5.29.2005

Time Enough At Last

Ticking clocks make one wish of melting clocks. For one man, time is trapped in a tortuous cycle. In Josh Finn’s “Time Enough At Last”, this man experiences a Twilight Zone moment and deep exploration of his past relationship with his father.
Our male protagonist works the odd hours of the day, starting in the evening to late at night. He smokes profusely to calm his racing mind, but his uneasiness and discomfort with himself is apparent through his eyes and narration to his sister through an email. His mind jumps into the past showing us an unattached father indulging blindly in his scripts. The father cares none for his son’s life. The site is heart breaking for the viewer seen through dim, green, shadowing light.

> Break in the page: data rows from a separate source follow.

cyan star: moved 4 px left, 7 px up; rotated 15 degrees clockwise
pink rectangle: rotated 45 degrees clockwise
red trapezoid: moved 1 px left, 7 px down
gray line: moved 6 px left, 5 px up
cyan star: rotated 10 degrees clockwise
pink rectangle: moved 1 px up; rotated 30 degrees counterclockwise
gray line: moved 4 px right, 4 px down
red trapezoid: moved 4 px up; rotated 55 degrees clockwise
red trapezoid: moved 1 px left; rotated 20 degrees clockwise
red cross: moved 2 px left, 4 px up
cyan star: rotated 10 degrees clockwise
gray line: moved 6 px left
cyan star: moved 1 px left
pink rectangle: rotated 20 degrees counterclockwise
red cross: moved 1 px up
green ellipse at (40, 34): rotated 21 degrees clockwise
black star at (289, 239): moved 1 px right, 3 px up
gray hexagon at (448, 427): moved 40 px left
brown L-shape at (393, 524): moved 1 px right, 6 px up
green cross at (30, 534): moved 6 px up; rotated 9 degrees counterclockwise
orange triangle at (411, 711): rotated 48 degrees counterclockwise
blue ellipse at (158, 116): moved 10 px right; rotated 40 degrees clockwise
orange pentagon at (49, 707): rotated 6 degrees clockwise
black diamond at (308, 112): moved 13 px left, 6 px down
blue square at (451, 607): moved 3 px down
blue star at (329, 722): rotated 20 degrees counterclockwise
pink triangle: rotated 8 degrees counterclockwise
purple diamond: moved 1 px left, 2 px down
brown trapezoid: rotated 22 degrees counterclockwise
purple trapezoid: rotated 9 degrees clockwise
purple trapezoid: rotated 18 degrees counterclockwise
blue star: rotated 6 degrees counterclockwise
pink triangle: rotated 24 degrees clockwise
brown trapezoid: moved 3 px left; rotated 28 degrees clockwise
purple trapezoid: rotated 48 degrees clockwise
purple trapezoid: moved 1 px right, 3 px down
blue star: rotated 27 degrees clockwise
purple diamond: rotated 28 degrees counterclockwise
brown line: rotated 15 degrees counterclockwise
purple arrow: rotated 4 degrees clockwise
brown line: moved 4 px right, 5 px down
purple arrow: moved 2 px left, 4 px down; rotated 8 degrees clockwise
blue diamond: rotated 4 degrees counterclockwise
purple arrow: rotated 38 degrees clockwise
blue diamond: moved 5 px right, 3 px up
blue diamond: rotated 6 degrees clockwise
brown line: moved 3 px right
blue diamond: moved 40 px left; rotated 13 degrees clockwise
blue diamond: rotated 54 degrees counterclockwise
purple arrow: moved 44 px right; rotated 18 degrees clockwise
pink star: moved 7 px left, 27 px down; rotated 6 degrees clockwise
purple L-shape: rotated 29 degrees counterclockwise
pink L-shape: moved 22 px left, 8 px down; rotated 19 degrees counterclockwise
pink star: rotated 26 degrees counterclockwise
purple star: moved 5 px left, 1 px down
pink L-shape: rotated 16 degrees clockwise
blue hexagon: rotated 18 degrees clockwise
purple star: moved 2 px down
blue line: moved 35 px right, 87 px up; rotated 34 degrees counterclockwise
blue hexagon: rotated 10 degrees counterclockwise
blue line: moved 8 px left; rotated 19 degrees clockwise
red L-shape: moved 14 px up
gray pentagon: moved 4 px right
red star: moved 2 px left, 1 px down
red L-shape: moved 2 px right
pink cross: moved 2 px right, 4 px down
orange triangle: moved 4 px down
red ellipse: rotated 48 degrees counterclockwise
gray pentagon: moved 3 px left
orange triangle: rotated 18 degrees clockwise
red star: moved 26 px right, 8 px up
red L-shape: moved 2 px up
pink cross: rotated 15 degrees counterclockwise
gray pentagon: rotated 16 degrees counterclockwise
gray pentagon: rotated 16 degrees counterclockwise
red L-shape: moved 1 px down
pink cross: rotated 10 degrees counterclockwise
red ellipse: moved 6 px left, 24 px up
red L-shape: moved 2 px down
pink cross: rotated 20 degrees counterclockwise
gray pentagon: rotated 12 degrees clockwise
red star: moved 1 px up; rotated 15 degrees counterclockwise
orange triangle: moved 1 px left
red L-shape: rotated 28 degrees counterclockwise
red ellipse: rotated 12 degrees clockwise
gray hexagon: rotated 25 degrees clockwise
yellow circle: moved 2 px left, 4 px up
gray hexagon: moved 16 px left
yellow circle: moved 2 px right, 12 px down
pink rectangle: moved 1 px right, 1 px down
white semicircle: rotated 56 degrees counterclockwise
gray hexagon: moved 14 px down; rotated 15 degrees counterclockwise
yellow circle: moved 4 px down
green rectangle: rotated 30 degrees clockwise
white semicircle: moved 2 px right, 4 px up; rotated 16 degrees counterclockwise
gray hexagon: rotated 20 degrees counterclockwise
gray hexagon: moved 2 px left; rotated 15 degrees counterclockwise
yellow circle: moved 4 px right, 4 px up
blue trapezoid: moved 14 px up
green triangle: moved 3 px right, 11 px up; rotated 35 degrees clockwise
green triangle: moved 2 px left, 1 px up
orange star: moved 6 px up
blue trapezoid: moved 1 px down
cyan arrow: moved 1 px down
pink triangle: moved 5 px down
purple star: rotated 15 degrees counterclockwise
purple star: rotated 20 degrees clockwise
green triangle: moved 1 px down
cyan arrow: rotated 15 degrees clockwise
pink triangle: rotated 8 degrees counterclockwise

As the man makes his way out of the office building via elevator, he becomes trapped in a vortex of repetitive time that defies the laws of physics. His past has trapped him in a burning inferno of anger and hurt. He soon discovers what it means to have “time at last”.
Finn’s story covers at least two themes with interesting editing and lighting. The first is the obvious and most prominent, exploring the past’s ability to trap one in time. The other recognizes the time slaved at work and how days repeat the structure of time and the mentality in which people desire to escape but remain trapped in the cycle. The film expresses these themes professionally, but the acting is overdramatic weakening the message.
Finn is a professional filmmaker at the beginning of a career that can flourish the art and sustain an audience’s attention with pure enlightenment.